Antonio Conte has warned his Italy players they will be confronted by “the most complete side in the world” when they try to stop Germany’s extraordinary record of having never been involved in a major tournament since Euro 2004 without reaching at least the semi-finals.
Germany are the only side in Euro 2016 who are yet to concede a goal, establishing themselves as the first team in the history of this competition to keep clean sheets in their opening four games and, in the process, emulating their start to the 1978 World Cup.

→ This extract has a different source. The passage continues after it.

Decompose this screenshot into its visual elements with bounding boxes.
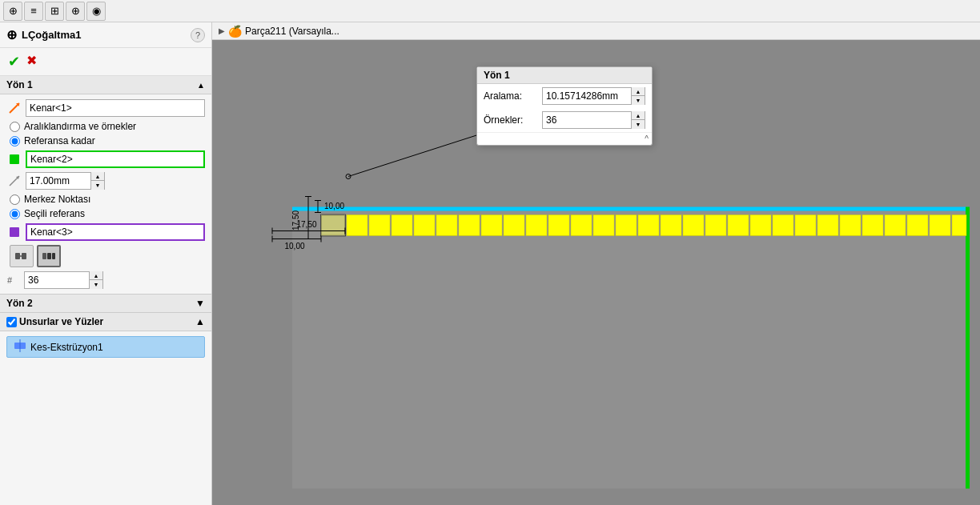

They have won 14 out of their last 17 tournament games and also beat Italy 4-1 in a friendly in March that led to Conte talking about a “huge gap” existing between the two sides.
That gap appears to have narrowed during Italy’s run to the quarter-finals but Conte still believes it will need one of the all-time Italian performances to eliminate Joachim Löw’s side and at one point the man who will take over as Chelsea’s manager at the end of this tournament stopped himself in case he was sounding almost too effusive. “I don’t want to stress my players out too much,” he explained.
By that stage Conte had already reflected on the “resounding defeat” the last time the sides met and made it clear he anticipated an even more challenging assignment than the one posed by Spain in the last round. “We started this tournament with little credibility in the eyes of everyone,” Conte said. “Everyone thought these were dark days for talent in Italy.
“Fortunately we have shown through hard work, organisation and having 23 top players that we could do something extraordinary against Spain. But now we have to do something absolutely extraordinary.
“I say that because we are playing the No1 side in the world. Germany are a very strong side from every perspective. I think they are better than Spain. They are the reigning world champions and they have everything a strong side can possess: technique, talent, tactics, power, organisation. They are the most complete side in the world at the moment. They are in a very good period in their history, they have principles and organisation. We see Germany as by far and away the outstanding side in the world at this moment. They are like a club side, rather than just a collection of players.”
If that left the sense of the Azzurri straying dangerously close to suffering an inferiority complex, it was not eased by Gianluigi Buffon’s rich eulogy for the Germany goalkeeper, Manuel Neuer. Buffon might be regarded as one of the greats of the profession but Neuer, he declared, was superior. “I say he is better than me because, ultimately, it might be true,” Buffon explained.
Equally it cannot be forgotten that Italy have never lost to Germany in a major tournament, an eight-match sequence including one World Cup final, two World Cup semi-finals and the semi-finals of Euro 2012. “We have spent a lot of time studying the opposition, trying to figure them out, Conte continued. “If I were to go back in time, to a month ago, it would not have been a contest for a number of people looking at the ability of both sides. Now we are here and we deserve to be here. We know there will be huge difficulties but we are ready to meet those head-on to try to overturn the odds because we know they are against us at the outset.”
Mesut Özil certainly sounded confident when he was asked about Italy’s domination against Germany in previous tournaments. “In history it’s always been the case that in the great tournaments we have failed against Italy,” Özil said. “We have to be professional about it and believe we can overcome that record. We want to prove it’s possible to play differently and to win against Italy. We showed that in the friendly. If we concentrate on ourselves, we have the pedigree to win against any team.”
Löw’s belief is that the winner at Stade de Bordeaux “might be favourite for the title” and the Germany manager was not convinced by reports that Daniele De Rossi will be unfit. “With Italy you always have to be aware there can be a surprise,” he said.
What can be said with certainty is that both sides could be hurt by Uefa’s disciplinary system, with any player who is booked twice in the opening five matches of the tournament missing the next game. Italy have 11 players – Buffon, De Rossi, Andrea Barzagli, Leonardo Bonucci, Giorgio Chiellini, Mattia De Sciglio, Éder, Lorenzo Insigne, Graziano Pellè, Salvatore Sirigu and Simone Zaza – who would be ruled out of the semi-final with another yellow card. For Germany Jérôme Boateng, Sami Khedira, Mats Hummels, Joshua Kimmich and Özil are vulnerable the same way. “It shouldn’t be a concern,” Conte insisted. “Life will go on only for the winners, so bookings and suspensions are the last thing on our mind.”